Work item -> Please restate each line of the data that follows word for word, skipping any image.

○ ○ ○

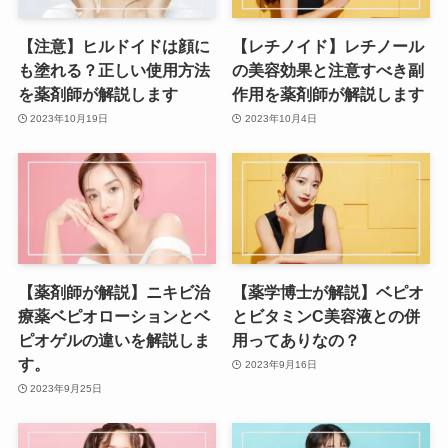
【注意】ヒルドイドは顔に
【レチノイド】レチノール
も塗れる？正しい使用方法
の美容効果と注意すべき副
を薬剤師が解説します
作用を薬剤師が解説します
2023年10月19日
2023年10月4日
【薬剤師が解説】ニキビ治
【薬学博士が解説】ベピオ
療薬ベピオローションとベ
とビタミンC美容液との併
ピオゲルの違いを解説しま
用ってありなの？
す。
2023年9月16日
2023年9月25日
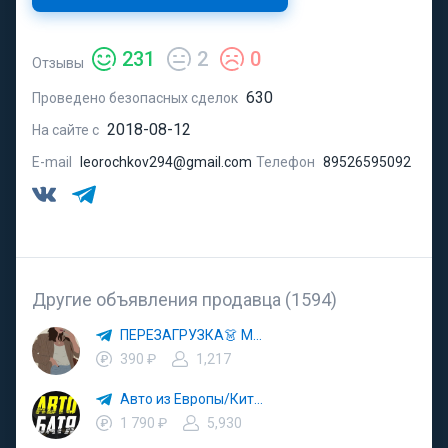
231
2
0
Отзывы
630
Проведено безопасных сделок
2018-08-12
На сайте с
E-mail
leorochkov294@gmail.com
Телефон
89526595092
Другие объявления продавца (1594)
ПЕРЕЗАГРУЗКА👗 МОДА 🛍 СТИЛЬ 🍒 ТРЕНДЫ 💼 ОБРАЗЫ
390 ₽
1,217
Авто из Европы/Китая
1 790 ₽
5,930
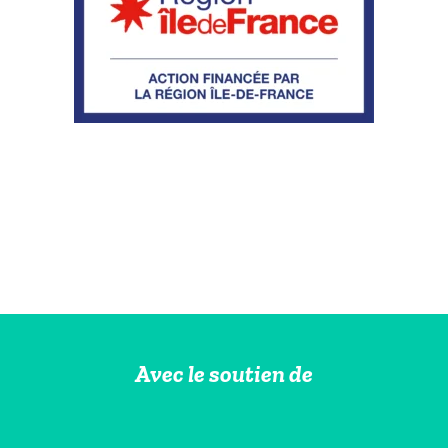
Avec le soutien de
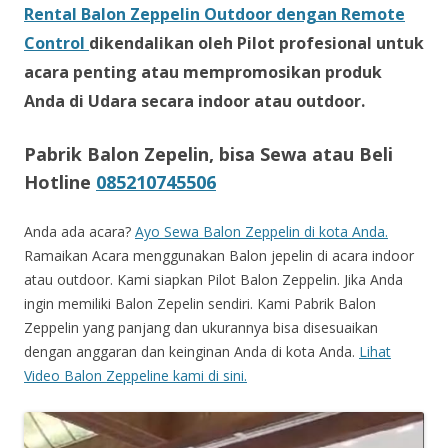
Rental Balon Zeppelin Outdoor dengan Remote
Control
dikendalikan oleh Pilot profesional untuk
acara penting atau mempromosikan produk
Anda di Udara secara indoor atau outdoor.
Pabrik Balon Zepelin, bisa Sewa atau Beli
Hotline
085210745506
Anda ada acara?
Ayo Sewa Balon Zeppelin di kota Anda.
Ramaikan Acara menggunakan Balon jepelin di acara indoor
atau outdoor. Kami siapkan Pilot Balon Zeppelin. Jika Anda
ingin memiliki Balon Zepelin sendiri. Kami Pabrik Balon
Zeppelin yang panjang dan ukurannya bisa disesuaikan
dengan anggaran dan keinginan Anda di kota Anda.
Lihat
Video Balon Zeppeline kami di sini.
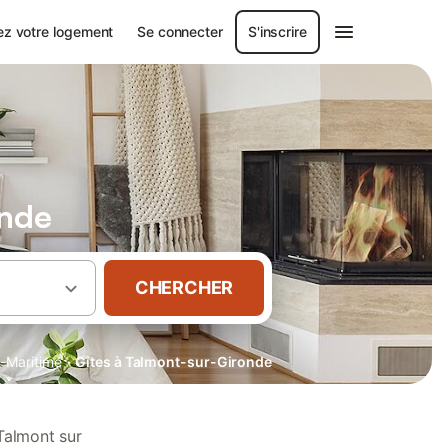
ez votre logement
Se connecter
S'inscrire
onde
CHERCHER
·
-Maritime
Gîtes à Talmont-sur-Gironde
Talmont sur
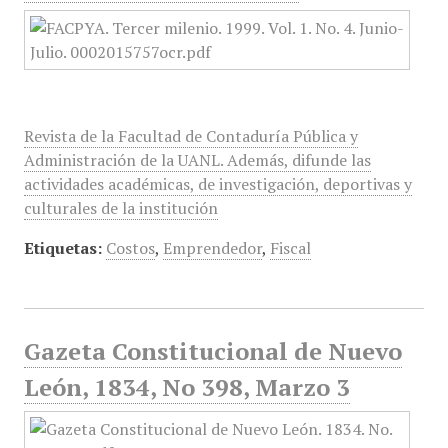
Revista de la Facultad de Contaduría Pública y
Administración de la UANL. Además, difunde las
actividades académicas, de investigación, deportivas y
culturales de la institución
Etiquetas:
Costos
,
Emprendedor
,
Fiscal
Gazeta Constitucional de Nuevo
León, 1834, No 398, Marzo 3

○ ○ ○

Written response ->
【注意】ヒルドイドは顔に
【レチノイド】レチノール
も塗れる？正しい使用方法
の美容効果と注意すべき副
を薬剤師が解説します
作用を薬剤師が解説します
2023年10月19日
2023年10月4日
【薬剤師が解説】ニキビ治
【薬学博士が解説】ベピオ
療薬ベピオローションとベ
とビタミンC美容液との併
ピオゲルの違いを解説しま
用ってありなの？
す。
2023年9月16日
2023年9月25日
231
2
0
Отзывы
630
Проведено безопасных сделок
2018-08-12
На сайте с
E-mail
leorochkov294@gmail.com
Телефон
89526595092
Другие объявления продавца (1594)
ПЕРЕЗАГРУЗКА👗 МОДА 🛍 СТИЛЬ 🍒 ТРЕНДЫ 💼 ОБРАЗЫ
390 ₽
1,217
Авто из Европы/Китая
1 790 ₽
5,930
Avec le soutien de
Rental Balon Zeppelin Outdoor dengan Remote
Control
dikendalikan oleh Pilot profesional untuk
acara penting atau mempromosikan produk
Anda di Udara secara indoor atau outdoor.
Pabrik Balon Zepelin, bisa Sewa atau Beli
Hotline
085210745506
Anda ada acara?
Ayo Sewa Balon Zeppelin di kota Anda.
Ramaikan Acara menggunakan Balon jepelin di acara indoor
atau outdoor. Kami siapkan Pilot Balon Zeppelin. Jika Anda
ingin memiliki Balon Zepelin sendiri. Kami Pabrik Balon
Zeppelin yang panjang dan ukurannya bisa disesuaikan
dengan anggaran dan keinginan Anda di kota Anda.
Lihat
Video Balon Zeppeline kami di sini.
ez votre logement
Se connecter
S'inscrire
onde
CHERCHER
·
-Maritime
Gîtes à Talmont-sur-Gironde
Talmont sur
Revista de la Facultad de Contaduría Pública y
Administración de la UANL. Además, difunde las
actividades académicas, de investigación, deportivas y
culturales de la institución
Etiquetas:
Costos
,
Emprendedor
,
Fiscal
Gazeta Constitucional de Nuevo
León, 1834, No 398, Marzo 3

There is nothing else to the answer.